Texas’ drought from 2008 to 2009 caused the water to be more salty and killed 10 percent of the flock, Tim Grunewald, the director of North America Programs for the International Crane Foundation, said earlier this year during a presentation at the University of Houston-Victoria.
But Wade Harrell, the whooping crane coordinator for the U.S. Fish and Wildlife Service, said he was optimistic that flock, which has a record number of fledglings flying in from Canada, can handle whatever Hurricane Harvey has thrown its way.
Although Harrell hadn’t been able to get to the Aransas Wildlife Refuge yet, he said the storm surge may have killed invasive species there, allowing the water from the Guadalupe River to replenish marshes where the whooping cranes forage.
Perhaps this hurricane will be like the wildfires raging in the West, he said. Perhaps its devastation will give way to growth.

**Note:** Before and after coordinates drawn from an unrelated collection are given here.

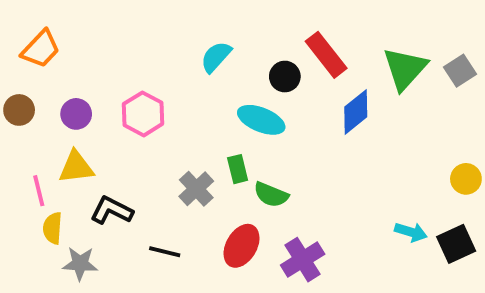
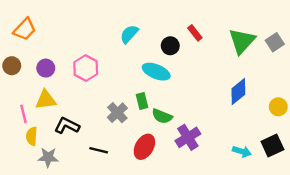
red rectangle: (326, 55) -> (195, 33), size x0.6
blue diamond: (356, 112) -> (238, 92), moved
cyan arrow: (411, 232) -> (242, 151), moved
purple cross: (303, 260) -> (188, 137), moved

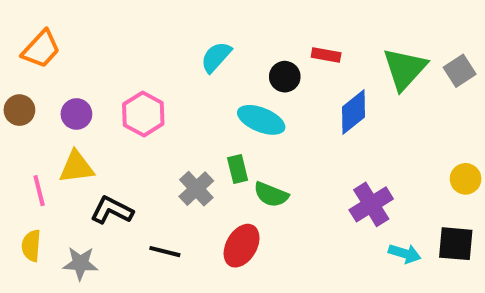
red rectangle: (195, 33) -> (326, 55), turned -42
blue diamond: (238, 92) -> (354, 112), moved
yellow semicircle: (32, 136) -> (31, 246), moved
purple cross: (188, 137) -> (371, 204), moved
black square: (272, 146) -> (456, 244), turned 30

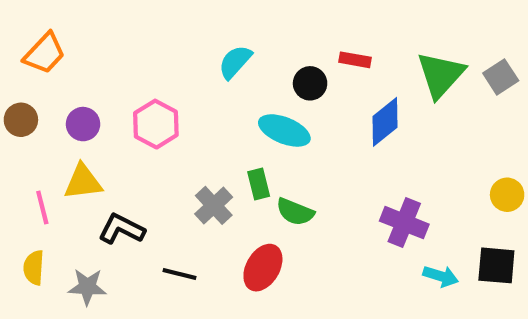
purple cross: (371, 204) -> (404, 223), turned -36

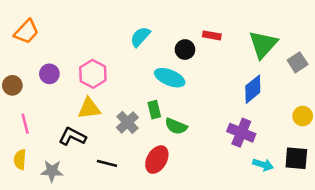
gray square: (501, 77) -> (298, 62), moved
brown circle: (21, 120) -> (12, 85), moved
blue diamond: (385, 122) -> (253, 89), moved
yellow triangle: (83, 182) -> (89, 108), moved

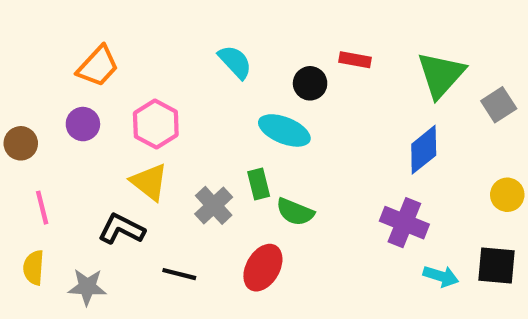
orange trapezoid: (26, 32) -> (98, 66), moved
cyan semicircle: (140, 37) -> (235, 62), turned 95
yellow triangle: (89, 108) -> (149, 182), turned 45

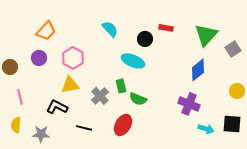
yellow triangle: (149, 182) -> (70, 85), turned -48

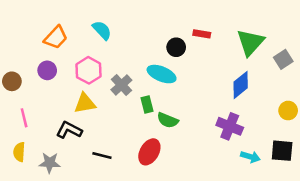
cyan semicircle: (110, 29) -> (102, 30), moved
gray cross: (100, 96) -> (121, 85), moved

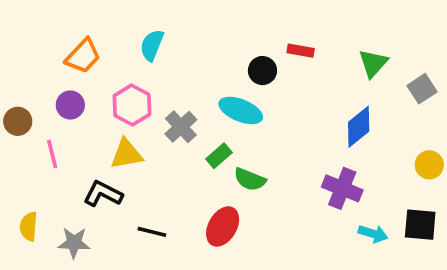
cyan semicircle: (102, 30) -> (152, 45), turned -115
green triangle: (250, 42) -> (373, 63), size x0.7
green rectangle: (147, 104) -> (219, 156), turned 63
pink line: (24, 118) -> (52, 154), moved

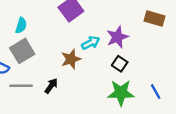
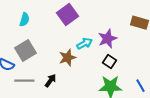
cyan semicircle: (21, 25) -> (24, 20), moved

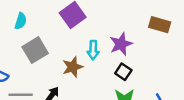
cyan arrow: (84, 44) -> (93, 50), turned 119
gray square: (25, 51) -> (35, 50), moved

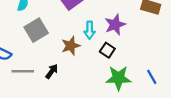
black square: (123, 72) -> (107, 50), moved

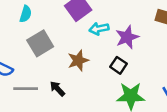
cyan arrow: (90, 30) -> (99, 29), moved, turned 78
black arrow: (52, 71) -> (57, 89), turned -80

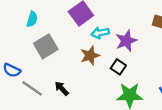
brown star: (78, 60) -> (90, 56), moved
gray line: (26, 89) -> (32, 88), turned 35

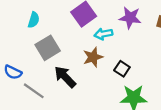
purple star: (126, 41) -> (130, 18), moved, turned 30
black arrow: (62, 88) -> (65, 77), moved, size x1.5

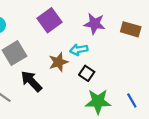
cyan arrow: (103, 34) -> (79, 50), moved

But with Victoria and other cities under a boil water notice for days after the storm, Audubon Texas’ Iliana Pena urges everyone to help the whooping cranes and other wildlife along.
In just eight days, the Victoria County’s Office of Emergency Management coordinated the distribution of almost 44,000 cases of water (some had 12 bottles to a case while others had 18 or 24) and 67,000 bags of ice, said Rick McBrayer, who leads the office.
That doesn’t take into account other relief efforts by churches and businesses in the area.
At the same time, the city of Victoria suspended its recycling program while workers haul away the trash and brush that have accumulated, city spokesman O.C. Garza said.
The plastic will make its way to water and become death traps for whooping cranes, sea turtles and other wildlife.
“Appeal to people,” Pena said, “Tell them if they’re on the beach, take a bag with them and, please, pick up trash.”